Le régulateur précise tout de même qu'un opérateur souhaitait décaler davantage cette échéance. Il n'en était pas question pour l'ARCEP, qui rappelle qu'avec le délai supplémentaire, les opérateurs ont eu au total cinq ans pour s'y préparer. « Il n'y a donc pas lieu de donner suite à cette demande » conclut l'autorité.

Un délai finalement accordé jusqu'au 30 juin 2017

Dans une décision publiée au Journal officiel du 23 décembre, l'ARCEP annonce donc qu'elle « décide, à titre dérogatoire, de permettre aux opérateurs qui en feront la demande d'utiliser des numéros mobiles à 10 chiffres pour des usages M2M jusqu'au 30 juin 2017 ». 
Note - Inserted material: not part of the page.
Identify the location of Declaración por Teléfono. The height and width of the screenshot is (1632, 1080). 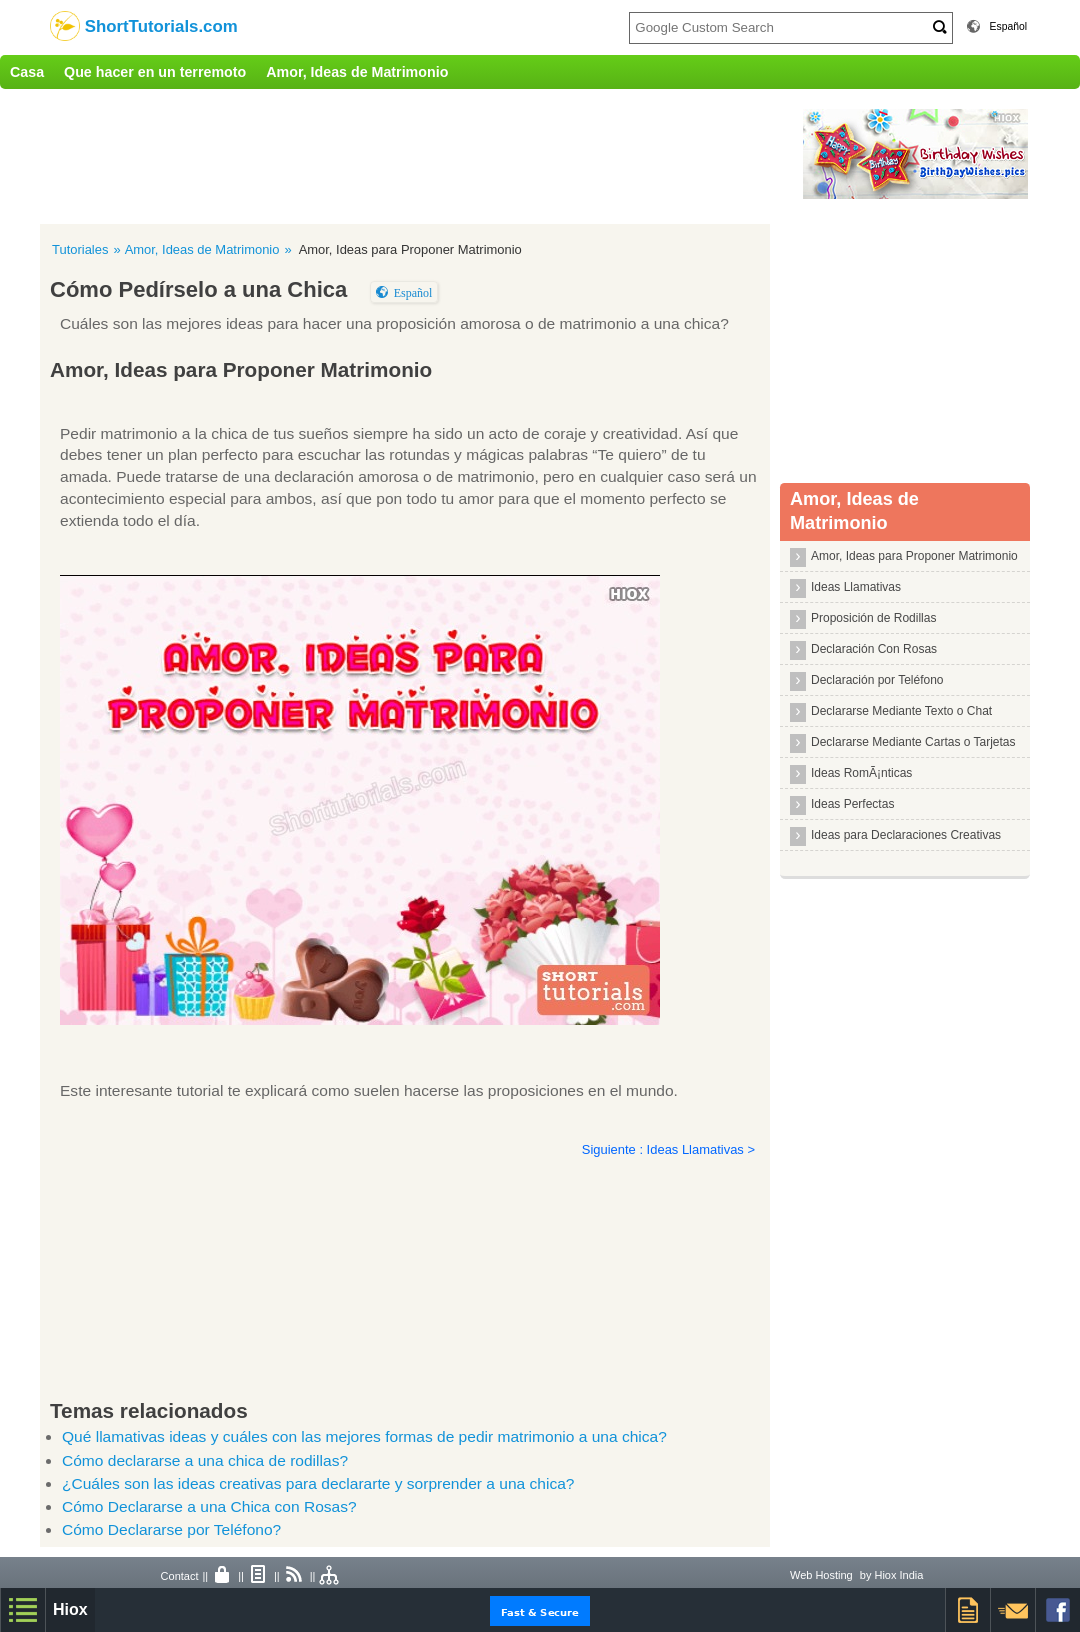 (877, 680). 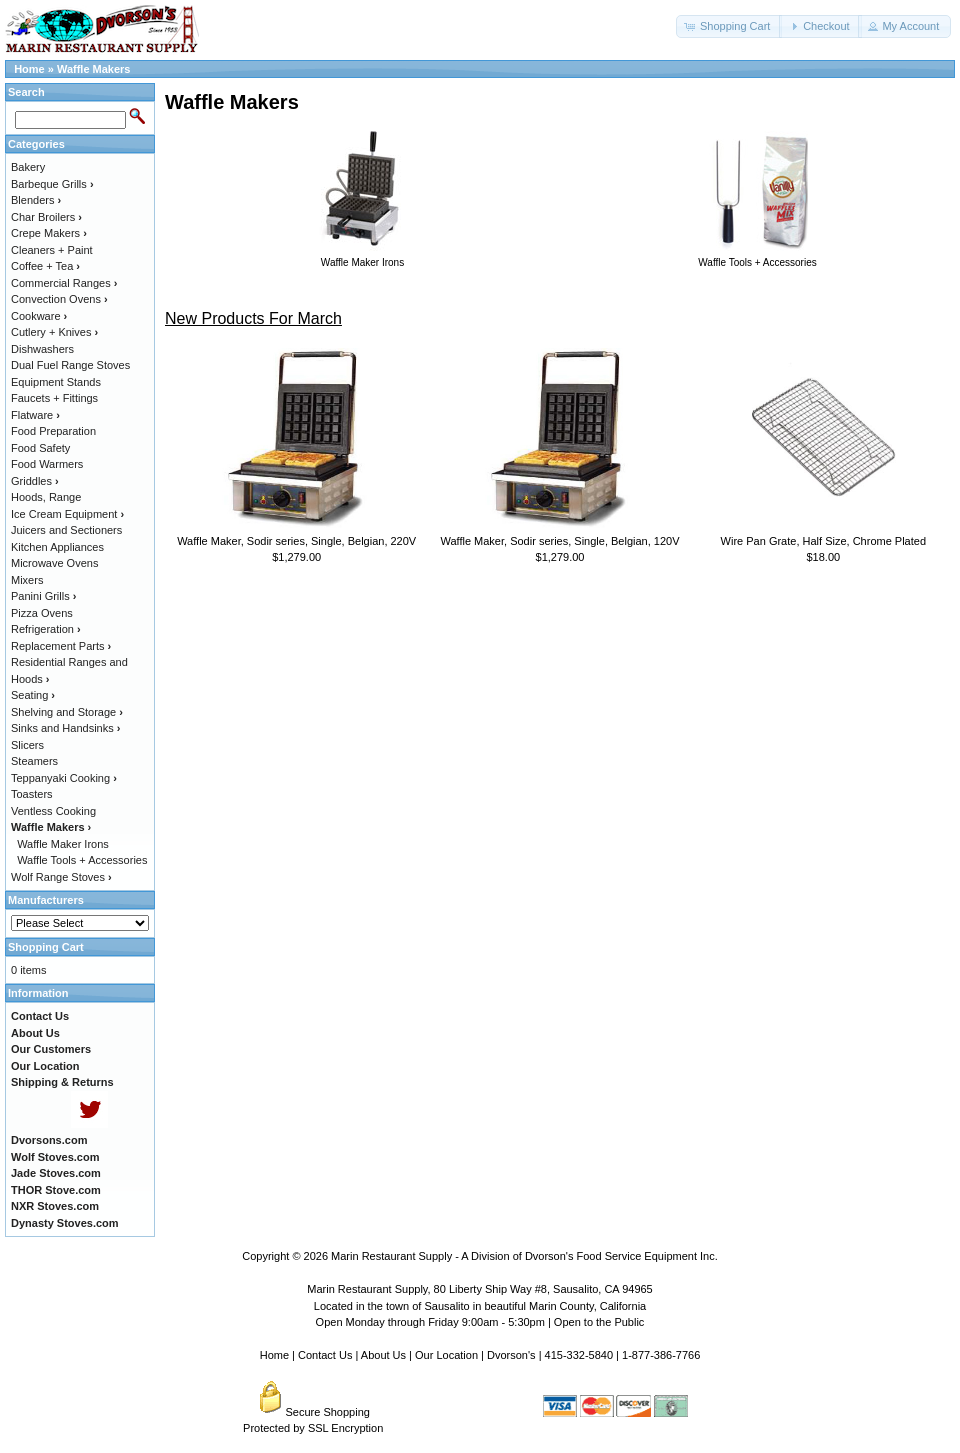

Les opérateurs ont ainsi jusqu'au 31 décembre 2015 pour en faire la demande, mais ils devront alors s'engager à respecter certaines conditions. Tout d'abord, affecter au plus tard au 1er juillet 2017 des numéros étendus à 14 chiffres à leurs clients MtoM, mais aussi les informer de ce changement au plus tard le 1er juillet 2016. À cette date, il faudra également qu'ils soient en mesure d'acheminer les communications entrantes et sortantes vers et depuis des numéros à 14 chiffres, soit six mois de plus que ce qui était initialement prévu.

Dans tous les cas, l'ARCEP veillera à ce que les opérateurs respectent ces obligations et, « à cette fin, ces derniers devront fournir à l'autorité, au 1er juillet 2016 et au 1er janvier 2017, les justificatifs attestant de l'état de l'avancement des travaux et du respect des engagements budgétaires ».